Tom in realtà , molti anni prima era un altro: un killer violento e spietato che mal si sovrappone alla faccia pulita di Viggo Mortensen, ma che dei gangster venuti da Filadelfia fanno tornare a galla in un modo che nessuno, neppure lo stesso Tom, può nascondere; ha lasciato troppi conti in sospeso con la vecchia vita ed ora è giunto il momento di saldarli.
La mutazione di Tom sarà drammatica e spiatata, seppur indirizzata solo alla conservazione della sua nuova identità, e ,soprattutto, ogni cosa intorno a lui cambierà come se il tappo improvvisamente saltato via avesse fatto fuoriuscire qualcosa di incontrollabile: il figlio reagirà con inaudita violenza alle angherie dei bulli della scuola, la moglie , lasciando da parte i giochini similadolescenziali propedeutici al sesso, vorrà essere sbattuta con cattiveria sulle scale prima di prendere a calci il marito ( o forse la sua vecchia identità). Tutto vira in maniera cupa verso una violenza incontrollata e priva di controllo.
I conti da saldare sono molti per Tom (alias Joey) e lo portano fino al faccia a faccia col fratello, boss della malavita che gli rinfaccia le pesante conseguenze che ha dovuto patire per i suoi atteggiamenti del passato, il prezzo da pagare è altissimo, inevitabile.
Il finale, scuro e silenzioso, ma altamente esplicativo, sembra voler mettere le cose a posto, in quale modo non sappiamo, possiamo solo intuirlo.
Tutto ciò che sembra stare a cuore al regista sta nel repentino e sconvelgente cambiamento che si insatura nel momento in cui il sospetto prima e la certezza poi irrompono nell'armonia delle cose e conducono all'emergere dal profondo di una violenza che sa albergare anche nei recessi di chi all'apparenza sembra lontano da essa.

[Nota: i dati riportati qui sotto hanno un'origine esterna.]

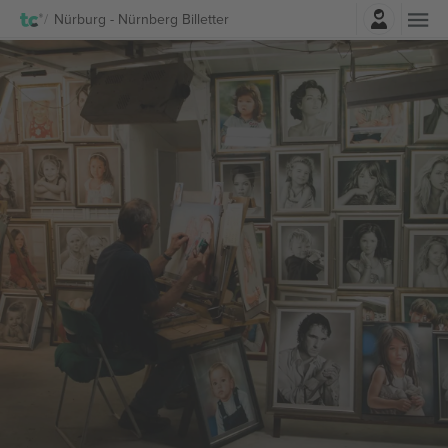
Logg Inn
Nürburg - Nürnberg Billetter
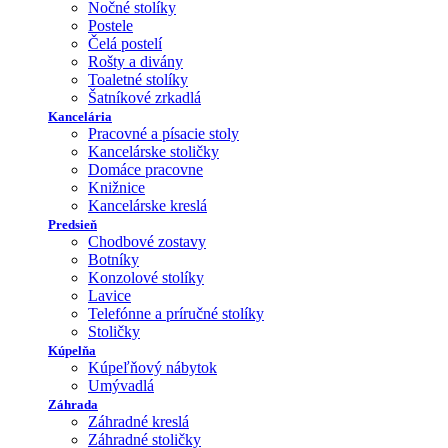
Nočné stolíky
Postele
Čelá postelí
Rošty a divány
Toaletné stolíky
Šatníkové zrkadlá
Kancelária
Pracovné a písacie stoly
Kancelárske stoličky
Domáce pracovne
Knižnice
Kancelárske kreslá
Predsieň
Chodbové zostavy
Botníky
Konzolové stolíky
Lavice
Telefónne a príručné stolíky
Stoličky
Kúpelňa
Kúpeľňový nábytok
Umývadlá
Záhrada
Záhradné kreslá
Záhradné stoličky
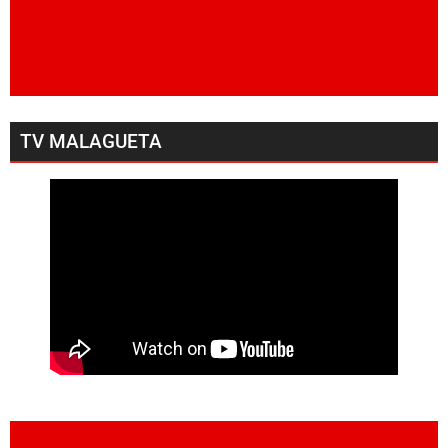
TV MALAGUETA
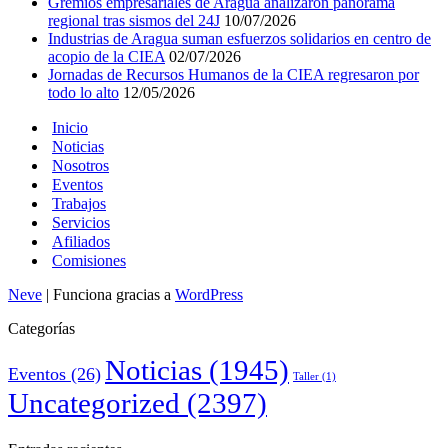
Gremios empresariales de Aragua analizaron panorama
regional tras sismos del 24J
10/07/2026
Industrias de Aragua suman esfuerzos solidarios en centro de
acopio de la CIEA
02/07/2026
Jornadas de Recursos Humanos de la CIEA regresaron por
todo lo alto
12/05/2026
Inicio
Noticias
Nosotros
Eventos
Trabajos
Servicios
Afiliados
Comisiones
Neve
| Funciona gracias a
WordPress
Categorías
Noticias
(1945)
Eventos
(26)
Taller
(1)
Uncategorized
(2397)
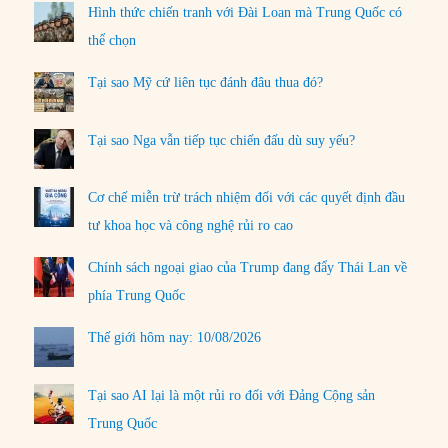
Hình thức chiến tranh với Đài Loan mà Trung Quốc có
thể chọn
Tại sao Mỹ cứ liên tục đánh đâu thua đó?
Tại sao Nga vẫn tiếp tục chiến đấu dù suy yếu?
Cơ chế miễn trừ trách nhiệm đối với các quyết định đầu
tư khoa học và công nghệ rủi ro cao
Chính sách ngoại giao của Trump đang đẩy Thái Lan về
phía Trung Quốc
Thế giới hôm nay: 10/08/2026
Tại sao AI lại là một rủi ro đối với Đảng Cộng sản
Trung Quốc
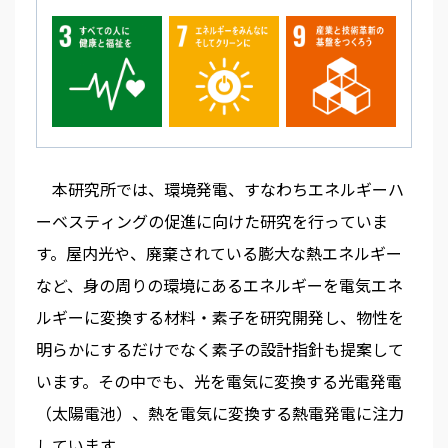
本研究所では、環境発電、すなわちエネルギーハ
ーベスティングの促進に向けた研究を行っていま
す。屋内光や、廃棄されている膨大な熱エネルギー
など、身の周りの環境にあるエネルギーを電気エネ
ルギーに変換する材料・素子を研究開発し、物性を
明らかにするだけでなく素子の設計指針も提案して
います。その中でも、光を電気に変換する光電発電
（太陽電池）、熱を電気に変換する熱電発電に注力
しています。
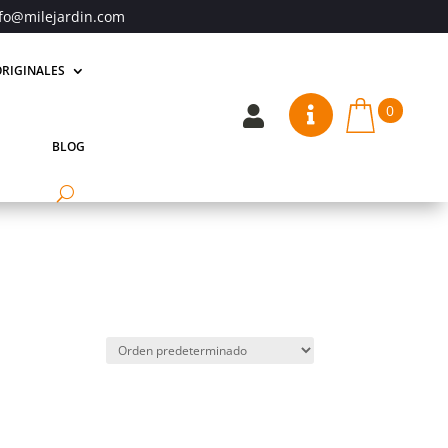
fo@milejardin.com
RIGINALES
0


BLOG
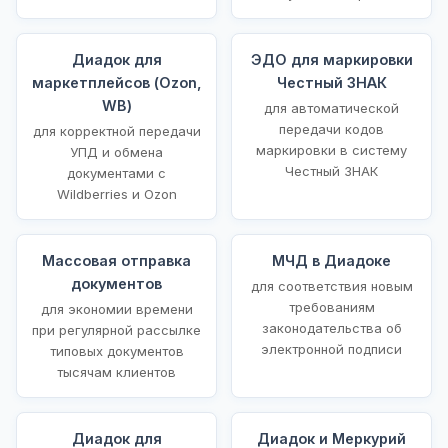
Диадок для
ЭДО для маркировки
маркетплейсов (Ozon,
Честный ЗНАК
WB)
для автоматической
передачи кодов
для корректной передачи
маркировки в систему
УПД и обмена
Честный ЗНАК
документами с
Wildberries и Ozon
Массовая отправка
МЧД в Диадоке
документов
для соответствия новым
требованиям
для экономии времени
законодательства об
при регулярной рассылке
электронной подписи
типовых документов
тысячам клиентов
Диадок для
Диадок и Меркурий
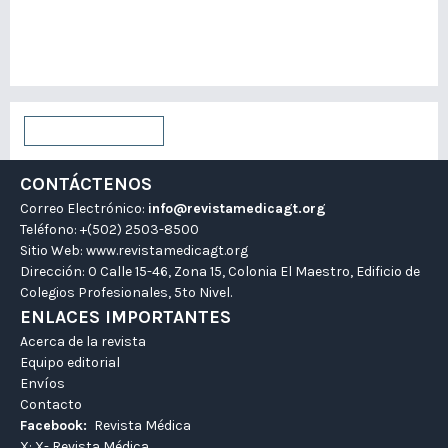
Para autores/as
Para bibliotecarios/as
Enviar un artículo
CONTÁCTENOS
Correo Electrónico:
info@revistamedicagt.org
Teléfono: +(502) 2503-8500
Sitio Web:
www.revistamedicagt.org
Dirección: 0 Calle 15-46, Zona 15, Colonia El Maestro, Edificio de
Colegios Profesionales, 5to Nivel.
ENLACES IMPORTANTES
Acerca de la revista
Equipo editorial
Envíos
Contacto
Facebook:
Revista Médica
X:
X- Revista Médica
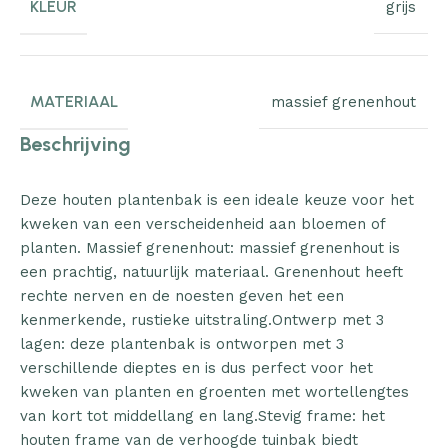
KLEUR
grijs
MATERIAAL
massief grenenhout
Beschrijving
Deze houten plantenbak is een ideale keuze voor het
kweken van een verscheidenheid aan bloemen of
planten. Massief grenenhout: massief grenenhout is
een prachtig, natuurlijk materiaal. Grenenhout heeft
rechte nerven en de noesten geven het een
kenmerkende, rustieke uitstraling.Ontwerp met 3
lagen: deze plantenbak is ontworpen met 3
verschillende dieptes en is dus perfect voor het
kweken van planten en groenten met wortellengtes
van kort tot middellang en lang.Stevig frame: het
houten frame van de verhoogde tuinbak biedt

Se per Tom è un ritorno alla sua esistenza precedente, non cancellata, ma solamente sepolta e sopita, per tutta la famiglia è l'acquisire coscienza che non esistono spiriti liberi da impulsi violenti: saranno solo gli eventi a decidere il momento in cui affioreranno.
Oltre a Viggo Mortensen, brillano le interpretazioni splendide di Ed Harris nei panni del boss venuto da Filadelfia a far tornare a galla la vita nascosta di Tom e un William Hurt superbo nella breve ma intensissima apparizione sotto le spoglie del fratello malavitoso di Tom.